Directions for this task => Set down the entries below exactly, leaving out all images.

Collected data =>
[Start of section]

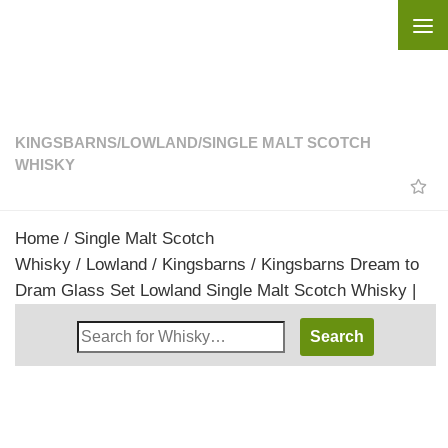
Skip to content
KINGSBARNS
/
LOWLAND
/
SINGLE MALT SCOTCH
WHISKY
Home
/
Single Malt Scotch
Whisky
/
Lowland
/
Kingsbarns
/ Kingsbarns Dream to
Dram Glass Set Lowland Single Malt Scotch Whisky |
Search
Whisky
Shop:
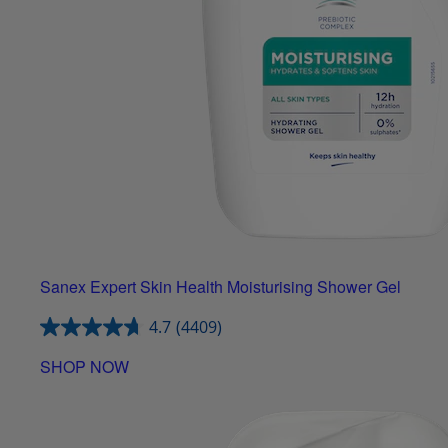
Sanex Expert Skin Health Moisturising Shower Gel
4.7
(4409)
SHOP NOW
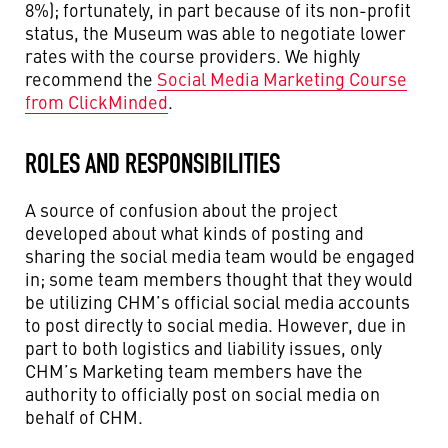
8%); fortunately, in part because of its non-profit
status, the Museum was able to negotiate lower
rates with the course providers. We highly
recommend the
Social Media Marketing Course
from ClickMinded
.
ROLES AND RESPONSIBILITIES
A source of confusion about the project
developed about what kinds of posting and
sharing the social media team would be engaged
in; some team members thought that they would
be utilizing CHM’s official social media accounts
to post directly to social media. However, due in
part to both logistics and liability issues, only
CHM’s Marketing team members have the
authority to officially post on social media on
behalf of CHM.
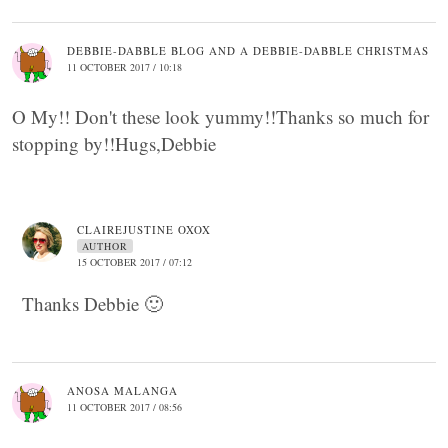
DEBBIE-DABBLE BLOG AND A DEBBIE-DABBLE CHRISTMAS
11 OCTOBER 2017 / 10:18
O My!! Don't these look yummy!!Thanks so much for
stopping by!!Hugs,Debbie
CLAIREJUSTINE OXOX
AUTHOR
15 OCTOBER 2017 / 07:12
Thanks Debbie 🙂
ANOSA MALANGA
11 OCTOBER 2017 / 08:56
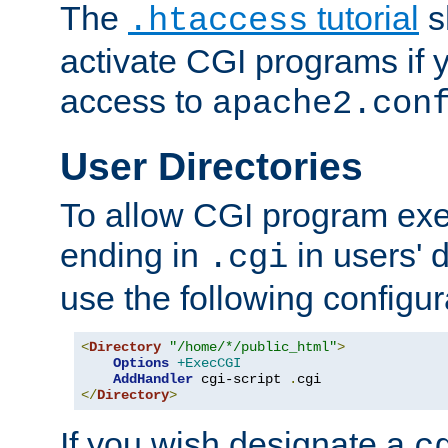
The
tutorial
s
.htaccess
activate CGI programs if 
access to
apache2.con
User Directories
To allow CGI program exec
ending in
in users' 
.cgi
use the following configur
<
Directory
"/home/*/public_html"
>
Options
+ExecCGI
AddHandler
 cgi-script 
.
</
Directory
>
If you wish designate a
c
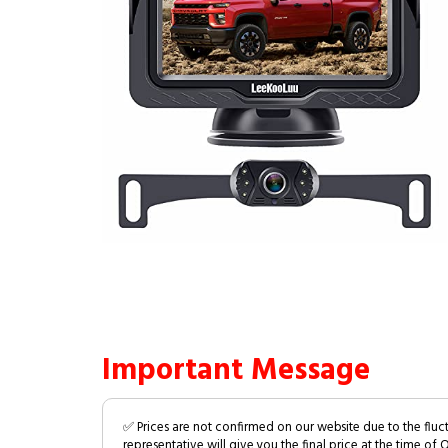
Important Message
✅ Prices are not confirmed on our website due to the fluc
representative will give you the final price at the time of 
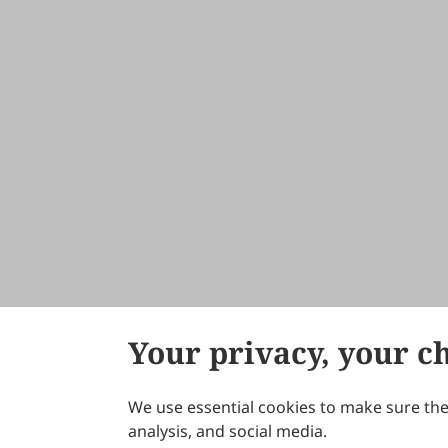
Your privacy, your c
We use essential cookies to make sure the 
About Scilight
analysis, and social media.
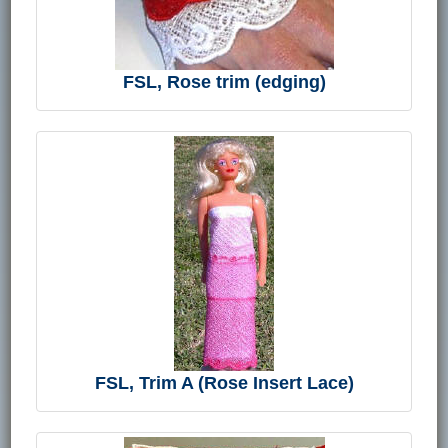
FSL, Rose trim (edging)
FSL, Trim A (Rose Insert Lace)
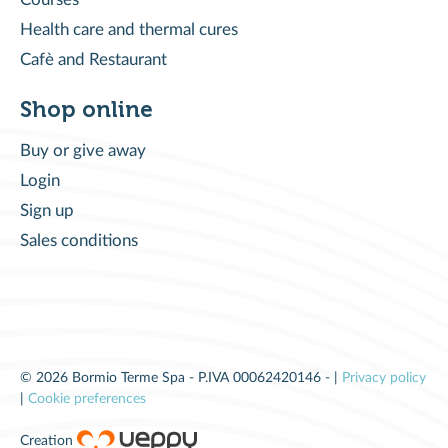
Health care and thermal cures
Cafè and Restaurant
Shop online
Buy or give away
Login
Sign up
Sales conditions
© 2026 Bormio Terme Spa - P.IVA 00062420146 - |
Privacy policy
|
Cookie preferences
Creation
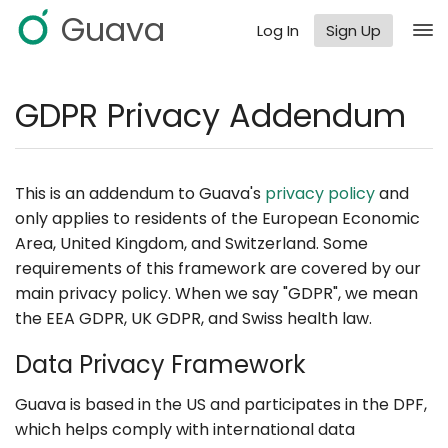
Guava
Log In
Sign Up
GDPR Privacy Addendum
This is an addendum to Guava's
privacy policy
and
only applies to residents of the European Economic
Area, United Kingdom, and Switzerland. Some
requirements of this framework are covered by our
main privacy policy. When we say "GDPR", we mean
the EEA GDPR, UK GDPR, and Swiss health law.
Data Privacy Framework
Guava is based in the US and participates in the DPF,
which helps comply with international data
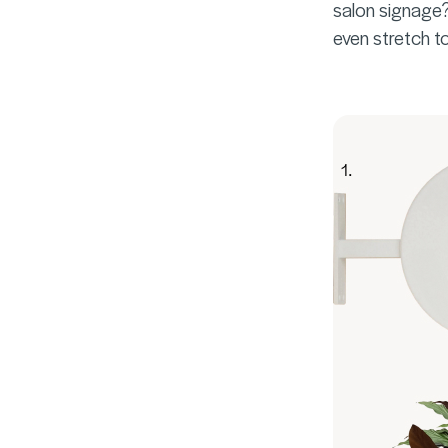
salon signage? 
even stretch to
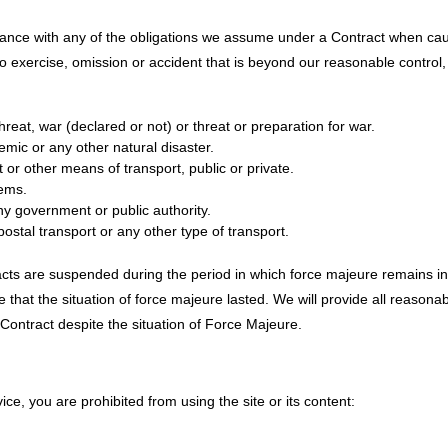
liance with any of the obligations we assume under a Contract when ca
to exercise, omission or accident that is beyond our reasonable control,
t threat, war (declared or not) or threat or preparation for war.
emic or any other natural disaster.
rt or other means of transport, public or private.
tems.
 any government or public authority.
 postal transport or any other type of transport.
racts are suspended during the period in which force majeure remains in 
me that the situation of force majeure lasted. We will provide all reasona
he Contract despite the situation of Force Majeure.
vice, you are prohibited from using the site or its content:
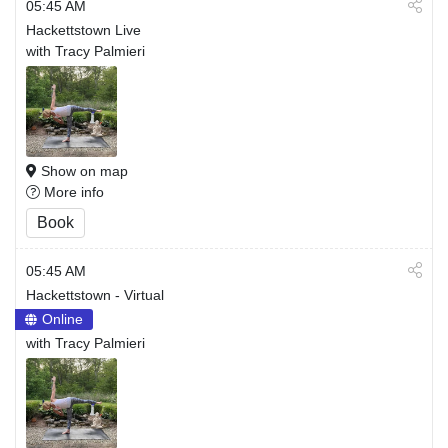
05:45 AM
Hackettstown Live
with Tracy Palmieri
Show on map
More info
Book
05:45 AM
Hackettstown - Virtual
Online
with Tracy Palmieri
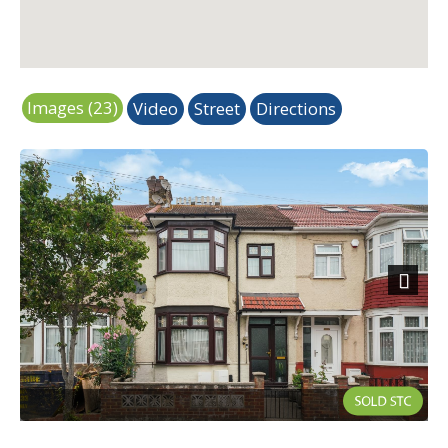
Images (23)
Video
Street
Directions
Next
External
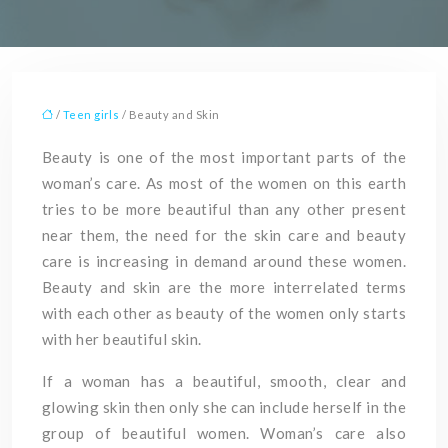
/
Teen girls
/ Beauty and Skin
Beauty is one of the most important parts of the
woman’s care. As most of the women on this earth
tries to be more beautiful than any other present
near them, the need for the skin care and beauty
care is increasing in demand around these women.
Beauty and skin are the more interrelated terms
with each other as beauty of the women only starts
with her beautiful skin.
If a woman has a beautiful, smooth, clear and
glowing skin then only she can include herself in the
group of beautiful women. Woman’s care also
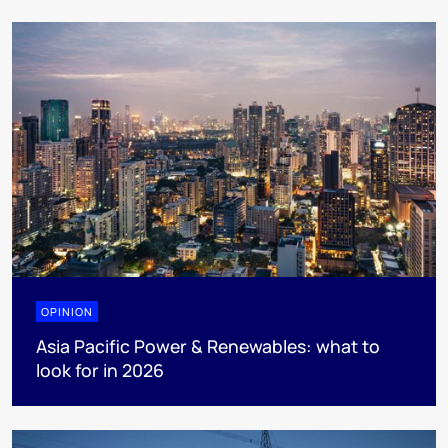
OPINION
Asia Pacific Power & Renewables: what to
look for in 2026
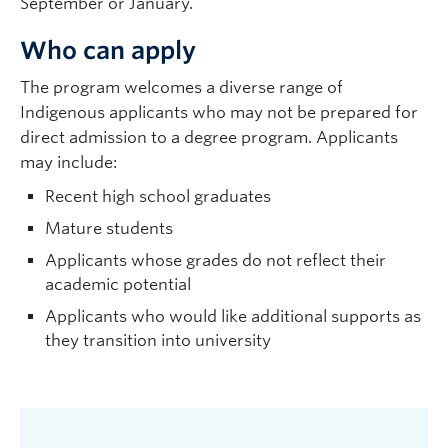
September or January.
Who can apply
The program welcomes a diverse range of
Indigenous applicants who may not be prepared for
direct admission to a degree program. Applicants
may include:
Recent high school graduates
Mature students
Applicants whose grades do not reflect their
academic potential
Applicants who would like additional supports as
they transition into university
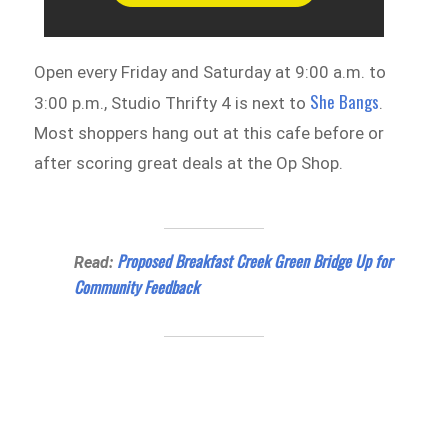
Open every Friday and Saturday at 9:00 a.m. to
She Bangs
3:00 p.m., Studio Thrifty 4 is next to
.
Most shoppers hang out at this cafe before or
after scoring great deals at the Op Shop.
Proposed Breakfast Creek Green Bridge Up for
Read:
Community Feedback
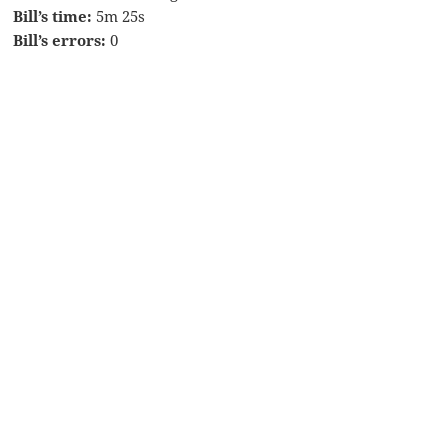
Bill’s time:
5m 25s
Bill’s errors:
0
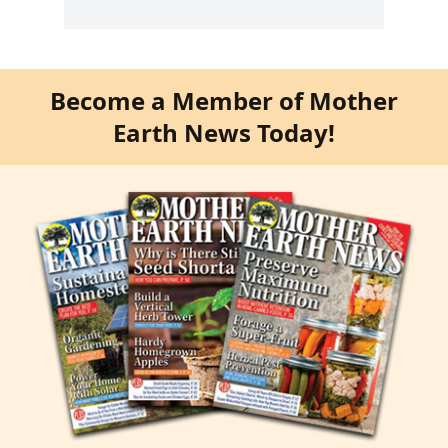
Become a Member of Mother
Earth News Today!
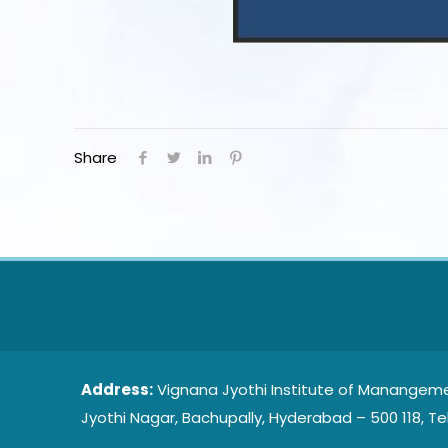
Share
Address:
Vignana Jyothi Institute of Manangeme
Jyothi Nagar, Bachupally, Hyderabad – 500 118, Te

[End of section]

Result of the task =>
Skip to content
KINGSBARNS
/
LOWLAND
/
SINGLE MALT SCOTCH
WHISKY
Home
/
Single Malt Scotch
Whisky
/
Lowland
/
Kingsbarns
/ Kingsbarns Dream to
Dram Glass Set Lowland Single Malt Scotch Whisky |
Search
Whisky
Shop:
Sanex Expert Skin Health Moisturising Shower Gel
4.7
(4409)
SHOP NOW
8%); fortunately, in part because of its non-profit
status, the Museum was able to negotiate lower
rates with the course providers. We highly
recommend the
Social Media Marketing Course
from ClickMinded
.
ROLES AND RESPONSIBILITIES
A source of confusion about the project
developed about what kinds of posting and
sharing the social media team would be engaged
in; some team members thought that they would
be utilizing CHM’s official social media accounts
to post directly to social media. However, due in
part to both logistics and liability issues, only
CHM’s Marketing team members have the
authority to officially post on social media on
behalf of CHM.
DEBBIE-DABBLE BLOG AND A DEBBIE-DABBLE CHRISTMAS
11 OCTOBER 2017 / 10:18
O My!! Don't these look yummy!!Thanks so much for
stopping by!!Hugs,Debbie
CLAIREJUSTINE OXOX
AUTHOR
15 OCTOBER 2017 / 07:12
Thanks Debbie 🙂
ANOSA MALANGA
11 OCTOBER 2017 / 08:56
The
tutorial
s
.htaccess
activate CGI programs if 
access to
apache2.con
User Directories
To allow CGI program exec
ending in
in users' 
.cgi
use the following configur
<
Directory
"/home/*/public_html"
>
Options
+ExecCGI
AddHandler
 cgi-script 
.
</
Directory
>
If you wish designate a
c
Important Message
✅ Prices are not confirmed on our website due to the fluc
representative will give you the final price at the time of 
Your privacy, your c
We use essential cookies to make sure the 
About Scilight
analysis, and social media.
FSL, Rose trim (edging)
FSL, Trim A (Rose Insert Lace)
Health care and thermal cures
Cafè and Restaurant
Shop online
Buy or give away
Login
Sign up
Sales conditions
© 2026 Bormio Terme Spa - P.IVA 00062420146 - |
Privacy policy
|
Cookie preferences
Creation
Guava
Log In
Sign Up
GDPR Privacy Addendum
This is an addendum to Guava's
privacy policy
and
only applies to residents of the European Economic
Area, United Kingdom, and Switzerland. Some
requirements of this framework are covered by our
main privacy policy. When we say "GDPR", we mean
the EEA GDPR, UK GDPR, and Swiss health law.
Data Privacy Framework
Guava is based in the US and participates in the DPF,
which helps comply with international data
salon signage? 
even stretch to
liance with any of the obligations we assume under a Contract when ca
to exercise, omission or accident that is beyond our reasonable control,
t threat, war (declared or not) or threat or preparation for war.
emic or any other natural disaster.
rt or other means of transport, public or private.
tems.
 any government or public authority.
 postal transport or any other type of transport.
racts are suspended during the period in which force majeure remains in 
me that the situation of force majeure lasted. We will provide all reasona
he Contract despite the situation of Force Majeure.
vice, you are prohibited from using the site or its content:
05:45 AM
Hackettstown Live
with Tracy Palmieri
Show on map
More info
Book
05:45 AM
Hackettstown - Virtual
Online
with Tracy Palmieri
Images (23)
Video
Street
Directions
Next
External
/
Teen girls
/ Beauty and Skin
Beauty is one of the most important parts of the
woman’s care. As most of the women on this earth
tries to be more beautiful than any other present
near them, the need for the skin care and beauty
care is increasing in demand around these women.
Beauty and skin are the more interrelated terms
with each other as beauty of the women only starts
with her beautiful skin.
If a woman has a beautiful, smooth, clear and
glowing skin then only she can include herself in the
group of beautiful women. Woman’s care also
OPINION
Asia Pacific Power & Renewables: what to
look for in 2026
September or January.
Who can apply
The program welcomes a diverse range of
Indigenous applicants who may not be prepared for
direct admission to a degree program. Applicants
may include:
Recent high school graduates
Mature students
Applicants whose grades do not reflect their
academic potential
Applicants who would like additional supports as
they transition into university
Open every Friday and Saturday at 9:00 a.m. to
She Bangs
3:00 p.m., Studio Thrifty 4 is next to
.
Most shoppers hang out at this cafe before or
after scoring great deals at the Op Shop.
Proposed Breakfast Creek Green Bridge Up for
Read:
Community Feedback
Bill’s time:
5m 25s
Bill’s errors:
0
Become a Member of Mother
Earth News Today!
Share
Address:
Vignana Jyothi Institute of Manangeme
Jyothi Nagar, Bachupally, Hyderabad – 500 118, Te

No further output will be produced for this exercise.